## Extracted information
↓

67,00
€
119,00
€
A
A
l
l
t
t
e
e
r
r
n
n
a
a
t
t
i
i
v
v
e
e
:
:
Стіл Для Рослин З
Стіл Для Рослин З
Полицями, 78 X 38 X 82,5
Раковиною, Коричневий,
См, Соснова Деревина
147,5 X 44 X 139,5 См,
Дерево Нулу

↑
↓

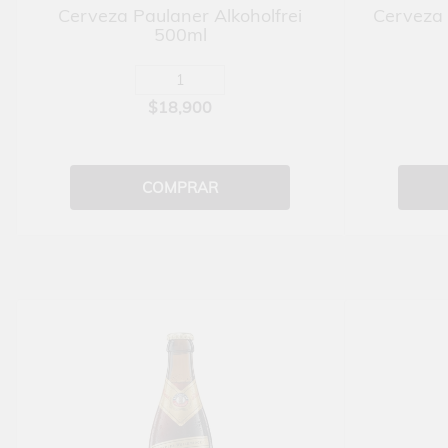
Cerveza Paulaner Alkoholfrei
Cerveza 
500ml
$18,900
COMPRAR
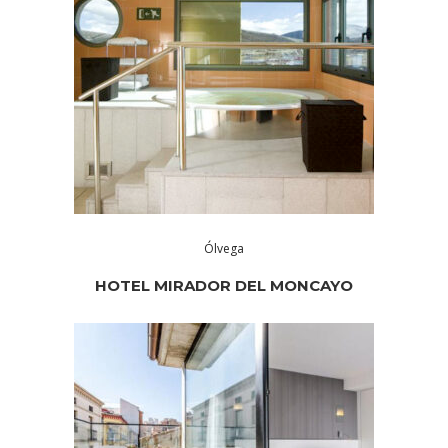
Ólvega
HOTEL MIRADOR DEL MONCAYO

↑
↓

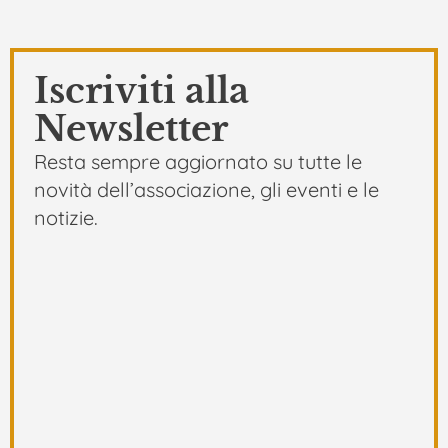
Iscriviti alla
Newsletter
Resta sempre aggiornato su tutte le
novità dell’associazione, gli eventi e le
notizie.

↑

## Task item
Look through the listing above and copy each line where the string "Cerveza" occurs.

## Reply to the task
Cerveza Paulaner Alkoholfrei
Cerveza 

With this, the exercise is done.